Layla’s Lesson: “The Dance of Parental Inaction-Reaction”

Our mornings start with Layla.

This 35 pound black Corgi/Border Collie/Australian Shepard Mix (that means 6 inch legs with  7 inch long hair and a “royal tussie” that struts with the DNA from Queens) jumps on our bed, crawls between us and begins to “nose into us.”  If we are slow to respond, she licks any exposed facial parts: ears, nose, etc.  Of course we have NOT demanded any other morning NON-greeting.  We have TRAINED her for this morning routine.  We TRAINED her because we did NOT stop her from going through this obnoxious morning routine.  You can come to your own conclusions as to how much we like or don’t like this awakening routine.

(On our collective behalf:  if my husband or I really don’t want a wet nose or have to rub a belly, we simple say, “Good Night Layla.”  She stops and crawls to end of the bed and “naps” until there is a signal on our part for “time to get up.”  Then Layla returns with the entire morning routine fully established, including all four feet in the air, waiting for her belly to be rubbed.)

All of this to ask a simple question:  How have you TRAINED your child by ignoring his actions?

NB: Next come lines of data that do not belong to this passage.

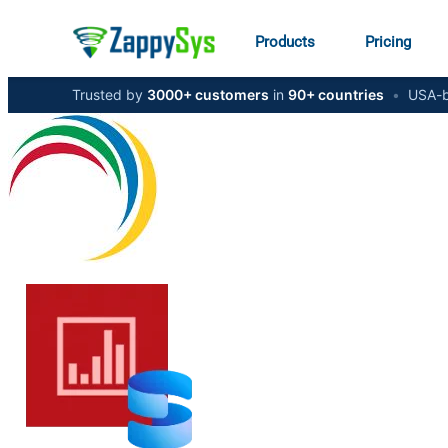
Products
Pricing
Trusted by
3000+ customers
in
90+ countries
•
USA-b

Typically, parents unwittingly TRAIN their child by first ignoring the negative behavior (usually in the attention-seeking realm), and then finally giving in and giving a REACTION to the behavior.  This TRAINS the child to first engage the parent through poor behavior (whining, begging, hitting, temper tantrums, etc) to be able to expect the reward of PARENTAL ATTENTION.  The parent either “gives in and gives the begged for item; or, scolds and enters into a power struggle with the child.  Either Response from the parent is rewarding to the child, as they gain the parent’s attention.  Both responses give the wrong lesson.

 A  “dance” is perfected between child and parent.  A dance of behaviors and rewards, that is unrewarding for both child and parent.

The way to prevent this type of lesson becoming the “norm” in the family, is to stick to the REFRIGERATOR RULES:



Nice to Be Around

(and at about age 5)


When your child starts into an attention-seeking “dance,” look at your child and in a calm, parental voice say, “I will be pleased to talk to you when you are “nice to be around.”  IF your child tries to engage you by physical-seeking attention (hitting, kicking, pinching, etc.) STOP this behavior immediately!  Keep the child from hurting you and then say in a calm voice, “I will be pleased to talk with ou when you are Respectful and Nice to be around.”  Then walk away and resume your activity; knowing that as soon as your child is Respectful and Nice to be around–you will IMMEDIATELY give your child your FULL ATTENTION.

Life’s Lessons do not have to be difficult to learn.  Undoing poorly learned lessons takes a little time and CONSISTENCY, but can be done. 

So here are HUGS to the children and parents who have new DANCES to learn.   And to all those families who are using Respectful, Responsible, Nice to be Around . . .and Resourceful as their basic SONG to dance to.